[What the task requires]
Within the material below, filter for lines that hold the word "than".

[Dataset records]
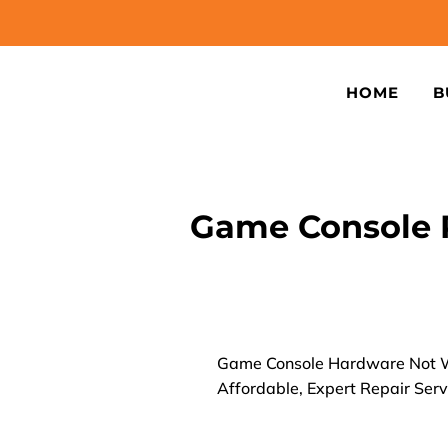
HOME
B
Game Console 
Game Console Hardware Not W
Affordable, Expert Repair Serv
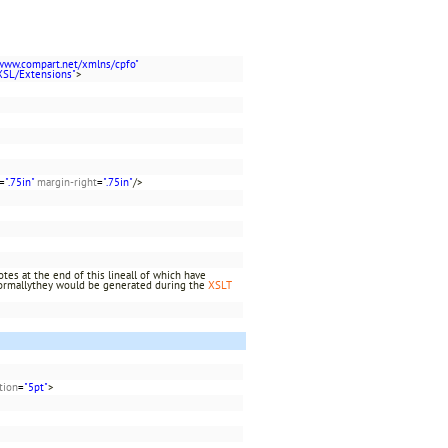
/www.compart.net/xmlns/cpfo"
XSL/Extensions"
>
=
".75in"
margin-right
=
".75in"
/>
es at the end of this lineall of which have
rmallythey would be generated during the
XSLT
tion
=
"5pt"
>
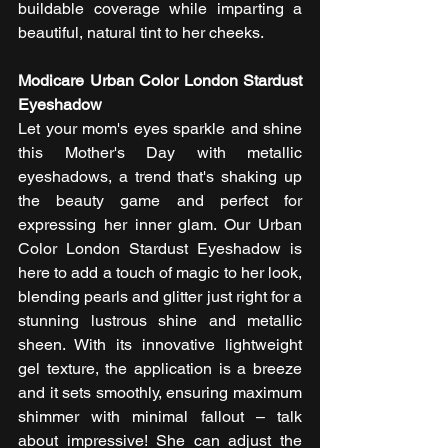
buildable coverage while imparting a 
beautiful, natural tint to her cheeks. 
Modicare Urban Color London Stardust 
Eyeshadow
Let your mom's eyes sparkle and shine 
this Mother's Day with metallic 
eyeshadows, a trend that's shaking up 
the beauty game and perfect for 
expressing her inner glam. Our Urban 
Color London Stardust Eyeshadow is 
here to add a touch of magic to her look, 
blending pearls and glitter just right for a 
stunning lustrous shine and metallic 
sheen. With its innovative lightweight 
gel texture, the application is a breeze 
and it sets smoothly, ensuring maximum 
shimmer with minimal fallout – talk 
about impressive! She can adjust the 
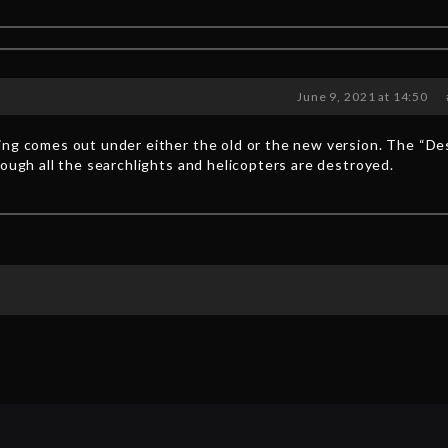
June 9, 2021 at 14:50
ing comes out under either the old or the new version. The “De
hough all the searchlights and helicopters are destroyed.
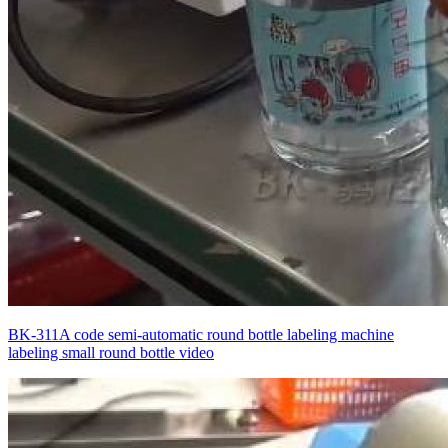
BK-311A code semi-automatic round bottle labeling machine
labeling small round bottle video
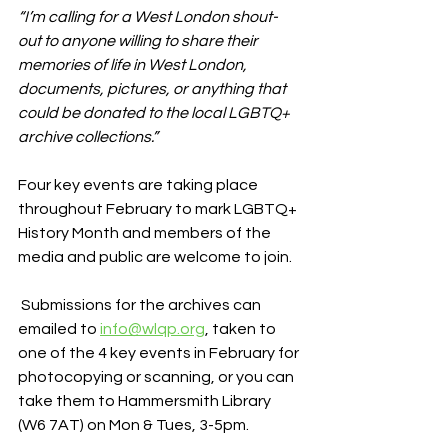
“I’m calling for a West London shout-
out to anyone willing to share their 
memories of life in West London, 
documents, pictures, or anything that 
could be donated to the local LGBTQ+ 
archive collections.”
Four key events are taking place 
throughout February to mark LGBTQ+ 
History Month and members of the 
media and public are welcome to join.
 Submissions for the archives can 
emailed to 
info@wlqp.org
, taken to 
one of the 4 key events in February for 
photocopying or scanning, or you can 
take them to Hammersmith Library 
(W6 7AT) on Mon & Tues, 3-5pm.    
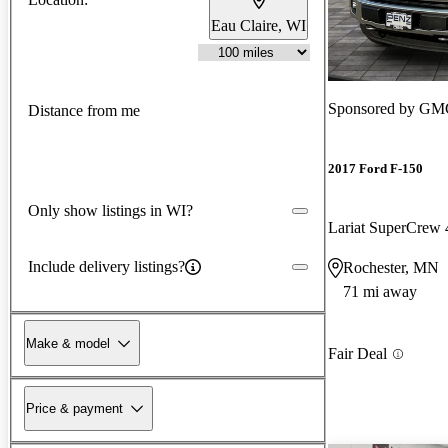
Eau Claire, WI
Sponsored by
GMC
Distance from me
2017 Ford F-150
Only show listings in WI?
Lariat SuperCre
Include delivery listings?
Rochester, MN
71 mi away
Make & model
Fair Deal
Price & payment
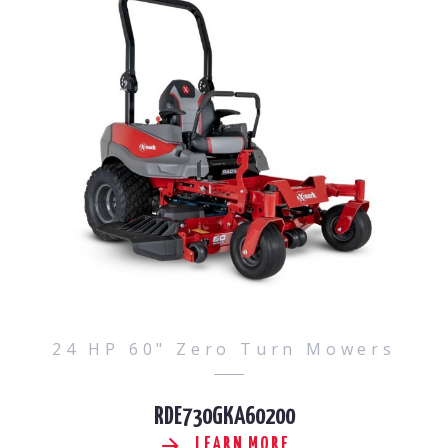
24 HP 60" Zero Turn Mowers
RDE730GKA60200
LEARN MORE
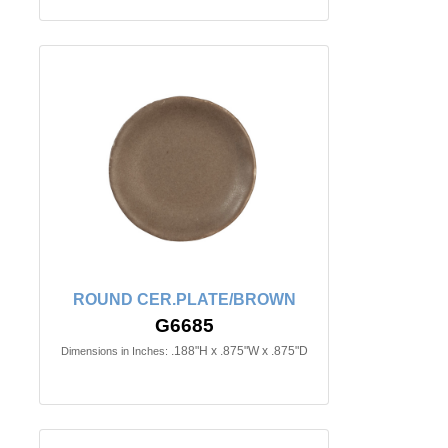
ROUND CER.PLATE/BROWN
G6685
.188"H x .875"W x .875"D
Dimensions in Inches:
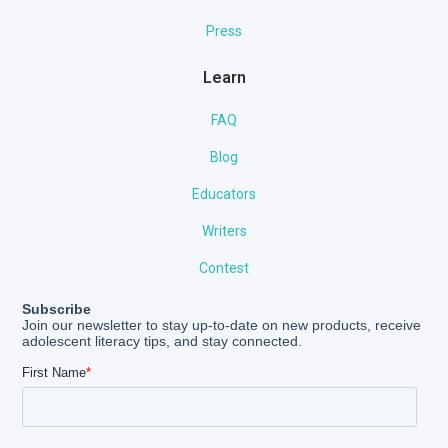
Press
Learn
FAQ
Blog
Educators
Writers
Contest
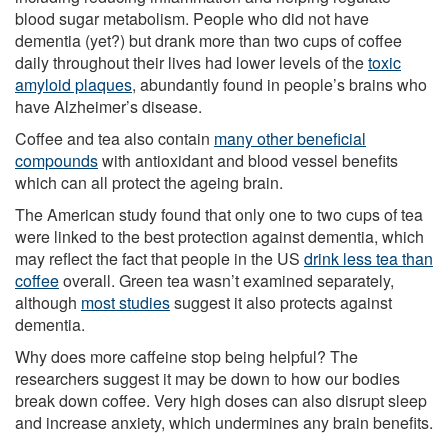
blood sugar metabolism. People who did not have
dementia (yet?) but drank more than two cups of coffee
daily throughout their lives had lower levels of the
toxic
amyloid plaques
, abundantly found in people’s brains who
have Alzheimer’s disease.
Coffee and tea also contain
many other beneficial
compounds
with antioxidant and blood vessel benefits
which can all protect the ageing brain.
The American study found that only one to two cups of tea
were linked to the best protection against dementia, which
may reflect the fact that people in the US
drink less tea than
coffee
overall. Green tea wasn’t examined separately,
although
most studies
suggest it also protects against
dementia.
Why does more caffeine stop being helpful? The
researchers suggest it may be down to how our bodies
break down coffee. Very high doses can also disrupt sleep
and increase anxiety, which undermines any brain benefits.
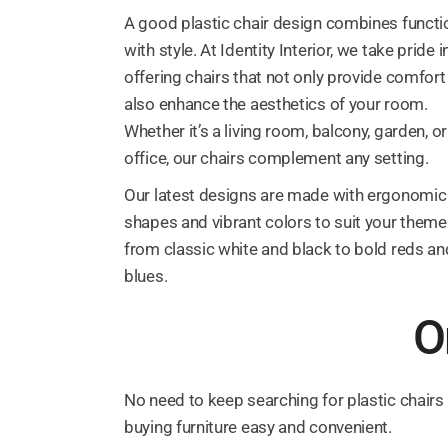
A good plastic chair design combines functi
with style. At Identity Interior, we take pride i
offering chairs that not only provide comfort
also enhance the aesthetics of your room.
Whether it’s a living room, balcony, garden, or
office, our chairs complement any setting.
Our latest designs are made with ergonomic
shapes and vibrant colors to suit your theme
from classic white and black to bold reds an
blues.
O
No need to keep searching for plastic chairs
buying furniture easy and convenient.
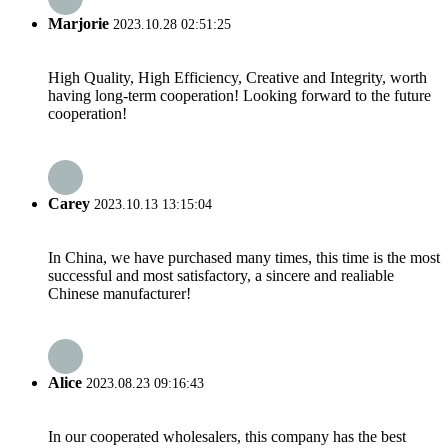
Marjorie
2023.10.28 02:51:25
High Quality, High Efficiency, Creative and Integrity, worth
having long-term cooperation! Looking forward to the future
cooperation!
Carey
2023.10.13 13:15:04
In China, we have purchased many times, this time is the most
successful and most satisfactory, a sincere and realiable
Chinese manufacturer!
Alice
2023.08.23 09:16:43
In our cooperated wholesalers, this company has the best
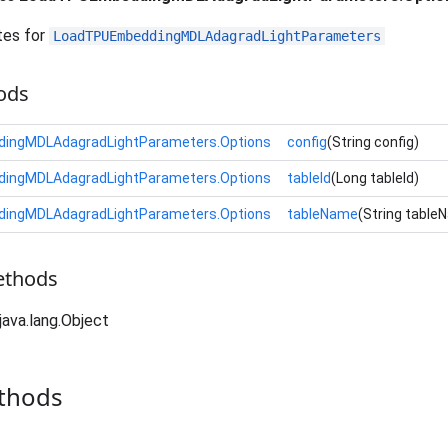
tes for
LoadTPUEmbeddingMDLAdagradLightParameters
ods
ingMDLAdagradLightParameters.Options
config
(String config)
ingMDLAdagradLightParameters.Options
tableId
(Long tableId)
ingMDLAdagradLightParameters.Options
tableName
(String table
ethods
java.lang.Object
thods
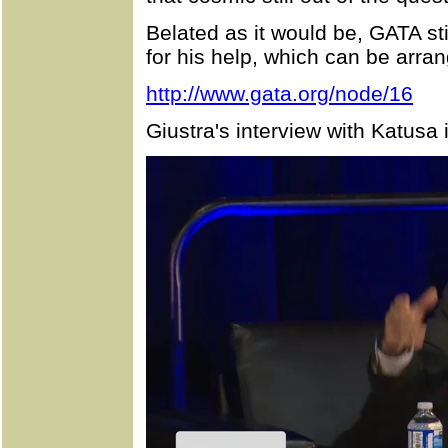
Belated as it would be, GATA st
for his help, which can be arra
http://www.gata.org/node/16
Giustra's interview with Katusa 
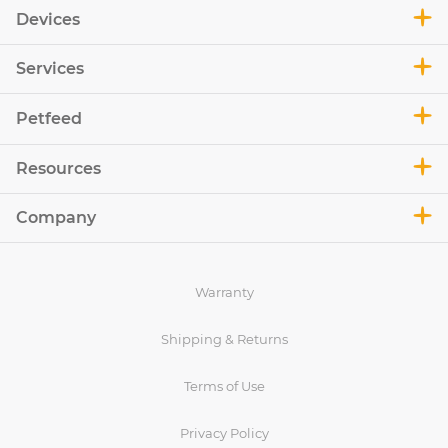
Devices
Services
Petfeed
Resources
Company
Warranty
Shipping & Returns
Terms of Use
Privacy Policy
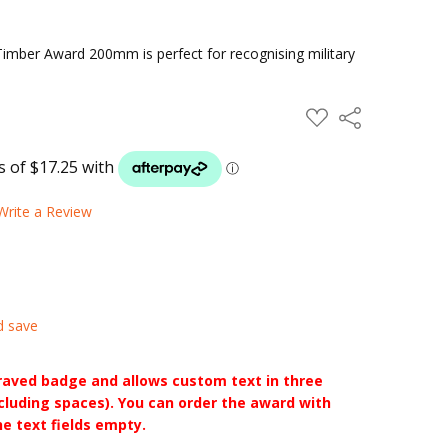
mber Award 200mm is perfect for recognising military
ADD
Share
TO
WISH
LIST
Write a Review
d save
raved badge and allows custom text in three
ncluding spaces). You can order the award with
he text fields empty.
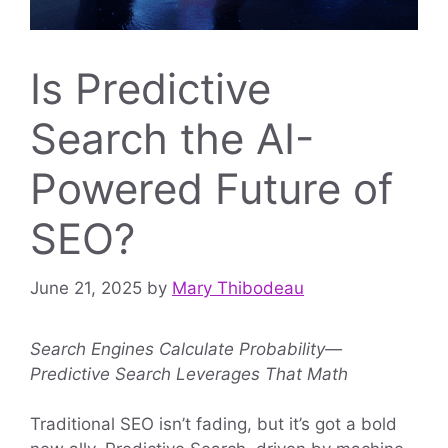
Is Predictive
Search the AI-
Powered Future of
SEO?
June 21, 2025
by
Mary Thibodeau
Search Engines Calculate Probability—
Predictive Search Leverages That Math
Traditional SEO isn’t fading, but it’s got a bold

[Output of the exercise]
dementia (yet?) but drank more than two cups of coffee
drink less tea than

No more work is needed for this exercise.